O trabalho de parto (TP) e o parto são divididos em quatro fases:

1ª – Período “latente”: caracterizado pela atividade uterina aumentada, contrações irregulares e descoordenadas, mas que não ocasionam a progressão do parto. Também chamado de “falso trabalho de parto”, que pode durar, em média, de 12 a 20 horas. A presença de contrações uterinas a intervalos regulares, que aumentam gradativamente de frequência e intensidade, associado ao apagamento e dilatação progressivos do colo uterino, caracteriza o início do trabalho de parto ativo, ou do parto propriamente dito. Com a progressão da intensidade das contrações, o colo uterino dilata-se até atingir aproximadamente 10 centímetros e apaga-se totalmente, fenômeno conhecido como esvaecimento, o que conclui a primeira fase do TP.

2ª – Fase de expulsão fetal: tem início com a total dilatação, apagamento do colo uterino e entrada da parte do bebê que primeiro surgirá no canal de parto, surgindo a “vontade de empurrar ou espremer” (puxo), que deve ser voluntária! Não deve ser exigido à gestante que ela “prenda o ar e faça força”, pois é prejudicial para a mãe e o bebê devido às repercussões cardiocirculatórias.

3ª – Nascimento da placenta (secundamento, delivramento ou dequitação): nesta fase ocorrem a separação, descida e expulsão da placenta. A fase dura em média de 6 a 30 minutos.

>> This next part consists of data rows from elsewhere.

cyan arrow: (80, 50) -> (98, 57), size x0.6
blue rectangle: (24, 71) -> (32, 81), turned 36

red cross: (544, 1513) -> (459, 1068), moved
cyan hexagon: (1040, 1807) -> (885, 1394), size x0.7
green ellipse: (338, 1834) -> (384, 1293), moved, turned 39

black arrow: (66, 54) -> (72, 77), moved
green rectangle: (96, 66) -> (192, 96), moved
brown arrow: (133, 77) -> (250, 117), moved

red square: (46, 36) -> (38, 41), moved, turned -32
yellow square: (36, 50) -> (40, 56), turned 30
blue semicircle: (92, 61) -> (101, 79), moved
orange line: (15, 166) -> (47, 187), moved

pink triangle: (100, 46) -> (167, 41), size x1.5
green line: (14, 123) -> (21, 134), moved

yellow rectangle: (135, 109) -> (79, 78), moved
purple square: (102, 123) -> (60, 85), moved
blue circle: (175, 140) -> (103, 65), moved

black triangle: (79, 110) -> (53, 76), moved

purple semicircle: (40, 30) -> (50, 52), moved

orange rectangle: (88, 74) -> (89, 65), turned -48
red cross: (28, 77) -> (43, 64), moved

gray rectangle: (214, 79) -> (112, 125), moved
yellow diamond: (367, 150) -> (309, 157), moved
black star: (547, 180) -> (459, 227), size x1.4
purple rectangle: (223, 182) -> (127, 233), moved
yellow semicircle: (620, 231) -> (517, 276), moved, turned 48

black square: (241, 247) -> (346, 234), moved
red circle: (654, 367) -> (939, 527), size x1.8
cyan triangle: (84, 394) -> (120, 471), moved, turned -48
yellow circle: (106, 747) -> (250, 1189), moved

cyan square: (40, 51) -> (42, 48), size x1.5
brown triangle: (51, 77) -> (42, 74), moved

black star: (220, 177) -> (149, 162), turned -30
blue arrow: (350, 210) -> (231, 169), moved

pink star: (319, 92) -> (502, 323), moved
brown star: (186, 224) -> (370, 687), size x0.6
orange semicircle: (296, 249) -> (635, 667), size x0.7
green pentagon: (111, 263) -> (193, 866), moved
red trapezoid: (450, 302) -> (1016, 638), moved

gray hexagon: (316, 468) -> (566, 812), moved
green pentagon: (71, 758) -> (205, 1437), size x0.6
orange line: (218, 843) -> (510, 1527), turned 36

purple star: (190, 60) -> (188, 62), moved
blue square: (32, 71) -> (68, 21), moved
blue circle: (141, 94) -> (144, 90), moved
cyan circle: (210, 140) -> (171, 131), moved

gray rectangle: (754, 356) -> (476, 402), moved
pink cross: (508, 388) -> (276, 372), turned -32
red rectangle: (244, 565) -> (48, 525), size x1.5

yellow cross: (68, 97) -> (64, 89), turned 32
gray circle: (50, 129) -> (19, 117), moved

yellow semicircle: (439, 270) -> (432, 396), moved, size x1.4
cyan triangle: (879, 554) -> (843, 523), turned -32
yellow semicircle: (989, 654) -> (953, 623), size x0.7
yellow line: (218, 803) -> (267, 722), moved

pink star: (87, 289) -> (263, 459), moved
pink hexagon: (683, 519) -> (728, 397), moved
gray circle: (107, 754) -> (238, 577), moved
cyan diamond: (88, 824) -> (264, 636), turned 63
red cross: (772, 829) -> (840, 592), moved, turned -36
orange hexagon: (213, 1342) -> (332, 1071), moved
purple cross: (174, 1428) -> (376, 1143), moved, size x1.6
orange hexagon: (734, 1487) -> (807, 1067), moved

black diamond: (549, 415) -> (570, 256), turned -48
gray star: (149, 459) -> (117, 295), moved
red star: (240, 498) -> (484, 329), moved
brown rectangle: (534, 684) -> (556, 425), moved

4ª – Primeira hora após a saída da placenta: neste momento iniciam-se as alterações hemodinâmicas e circulatórias significativas e iniciais de retorno do organismo materno às condições de antes da gravidez.

É preciso ressaltar que desde o momento do nascimento, o bebê deve ficar em contato direto com a mãe, o cordão umbilical não deve ser cortado imediatamente e a amamentação deve ser estimulada na primeira hora após o parto. Todas estas medidas seguem as recomendações da Organização Mundial de Saúde (OMS), visando o bem-estar da mãe e do seu bebê.

Em relação à cirurgia cesárea, a recuperação da mulher que opta pelo parto normal é bem mais rápida. De 6 a 12 horas após o parto normal, a mulher já está se movimentando livremente sem auxílio, restabelecida e totalmente dedicada aos cuidados com o seu bebê tão aguardado!

E como a fisioterapia atua para otimizar o TP e o parto?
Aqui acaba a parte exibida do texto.